• _ASSIGNMENT_: Your task is to repeat the lines below exactly, excluding any pictures they contain.

_____

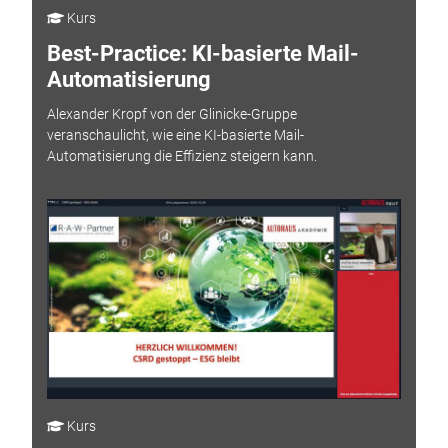
Kurs
Best-Practice: KI-basierte Mail-
Automatisierung
Alexander Kropf von der Glinicke-Gruppe
veranschaulicht, wie eine KI-basierte Mail-
Automatisierung die Effizienz steigern kann.
Kurs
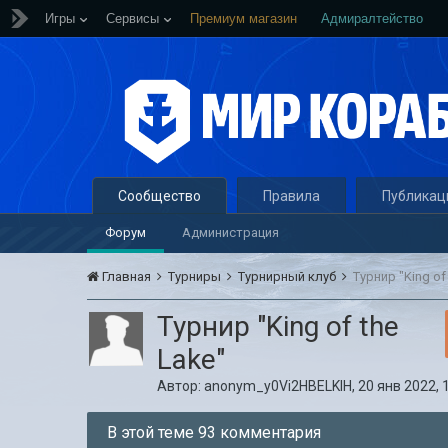
Игры
Сервисы
Премиум магазин
Адмиралтейство
Сообщество
Правила
Публикац
Форум
Администрация
Главная
Турниры
Турнирный клуб
Турнир "King of
Турнир "King of the
Lake"
Автор:
anonym_y0Vi2HBELKIH
,
20 янв 2022, 
В этой теме 93 комментария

_____

• _WRITTEN RESPONSE_:
Kurs
Best-Practice: KI-basierte Mail-
Automatisierung
Alexander Kropf von der Glinicke-Gruppe
veranschaulicht, wie eine KI-basierte Mail-
Automatisierung die Effizienz steigern kann.
Kurs
Игры
Сервисы
Премиум магазин
Адмиралтейство
Сообщество
Правила
Публикац
Форум
Администрация
Главная
Турниры
Турнирный клуб
Турнир "King of
Турнир "King of the
Lake"
Автор:
anonym_y0Vi2HBELKIH
,
20 янв 2022, 
В этой теме 93 комментария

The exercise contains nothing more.